Legislation in the UK applying to the use of fire door retainers highlights the importance of a risk-assessed approach to fire safety precautions in the workplace. The responsibility for carrying out a Fire Risk Assessment is with the Responsible Person, generally the owner, occupier or employer. A Fire Risk Assessment should be carried out prior to installing all door retainers.
Dorgard X has been tested to and comply with the following standards:
- BS EN 1155: 1997 Building hardware. Electrically powered hold-open devices for swing doors (Manufacturer’s classification number 357113).
- EN61000-6-1:2001 Electromagnetic compatibility (EMC). Generic standards. Immunity for residential, commercial and light industrial environments.
- EN61000-6-3:2001+A11:2004. Electromagnetic compatibility (EMC). Generic standards. Emission standard for residential, commercial and light industrial environments.
- BS 7273-4 category C (Acoustic).

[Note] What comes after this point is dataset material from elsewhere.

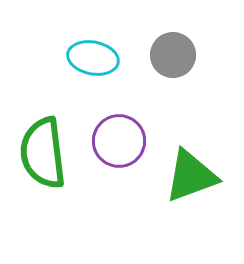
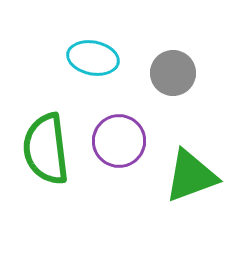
gray circle: moved 18 px down
green semicircle: moved 3 px right, 4 px up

Code of practice for the operation of fire protection measures. Actuation of release mechanisms for doors.
The British Standard for fire alarm installation, BS5839-1: 2002, (Clause 16.2), states: -
The sound pressure level of alarm signals should be generally, throughout all accessible areas of the building not less than 65dB(A) . . . where the sound pressure level of background noise is greater than 60dBA, the sound pressure level of the fire alarm signal should be 5dB above the sound pressure level of the background noise.
It is understood that there are some noises in everyday life that may be louder than a fire alarm and persist for longer than 30 seconds, such as a vacuum cleaner. Although required in the British Standard, it is often found that the alarm is not 5 decibels louder.
BS EN 1155:1997
Our door retainers have been tested to and comply with BS EN 1155:1997, Building hardware, electrically powered hold-open devices for swing doors. This is a harmonized European standard which specifies requirements for separate hold-open mechanisms incorporated in a door closer intended to be used on fire/smoke doors.

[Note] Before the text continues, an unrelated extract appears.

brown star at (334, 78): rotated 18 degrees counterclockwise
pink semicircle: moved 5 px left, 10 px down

BS 7273-4 concerns the interface (Critical Signal Path) between fire detection and fire alarm systems with forms of door hardware including devices to hold open self-closing fire doors.
The Critical Signal Path is the connection between the CIE and the door hardware. If the connection is compromised, the door hardware must fail-to-safe. It is important to note that for acoustically actuated systems, fire alarm sounder circuits are not deemed to be part of the Critical Signal Path. There are three categories of actuation within BS 7273:
Fail-to-safe when 12 specified faults or disablements on fire system occur (more if devices are radio actuated). Acoustic actuation is not permitted for this category. Our Dorgard X which receives a signal from System X hardwired, has been developed in accordance with the requirements for category A which is hardwired at the control panel, but controls the doors through the transmission of radio signals.
Fail-to-safe only when critical path wiring faults occur or when there is power loss to release mechanism. Acoustic actuation is acceptable for this category so Freedor and Dorgard comply with the requirements of category B.
As category B, but interfacing via another system. The Critical Signal Path terminates at the other system. A combination of categories can be used throughout a building according to the specific needs of the areas in question on a risk assessed basis. Our Dorgard X which receives a signal from System X acoustic will even fail-to-safe if there is a loss of power to the control unit and complies with category C.
A combination of categories can be used throughout a building according to the specific needs of the areas in question on a risk assessed basis.